Thursday, May 13, 2004

There is nothing better in the world than waking up in a good mood. Lately that has been the case for me. I am energized and rearing to go. It's funny because I hear of winter depression and I laugh... Now I am starting to think that "winter depression" is what I suffer from. I don't know. Either that or I am completely crazy.
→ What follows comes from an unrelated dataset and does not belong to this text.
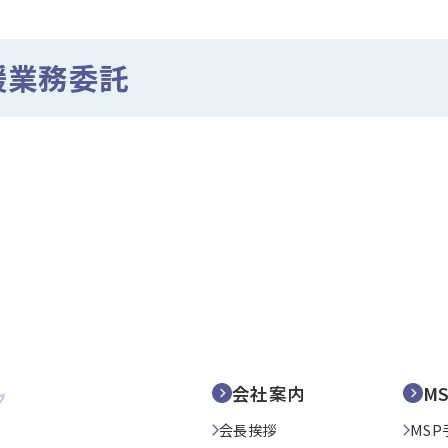
援業務委託
会社案内
M
会長挨拶
MSP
I am however under distress this evening. I am getting so exhausted listening to everyone in my life try to control me. I am frustrated at the idea of actually listening to any of them. In fact, I am actually doing the exact opposite just out of spite and in some cases it isn't the right thing for me to do. I feel as if my feelings and ideas and even my dreams are a laughing stock to all of my loved ones. It is as if when I say what I want and go after it, instead of being there to support me, they all laugh and wait for me to fail. If I succeed or follow through, I am stupid for doing whatever it is that I did. If I fail then it is a whole whirl wind of "I told you so's". I am nauseated by it to be wuite frank. It bothers me and most of all it hurts me. If I fail...then I feel. I learn from my mistakes, get up and brush the dirt off. Why is it that no matter what I do in my life it's always the wrong thing? Why is it anyone's business but my own. I should'nt have to feel as if I owe explanations to anyone. I shouldn't have to feel as if I need to keep my dreams hidden in case someone bashes them. It is so unbelievably stressful to me.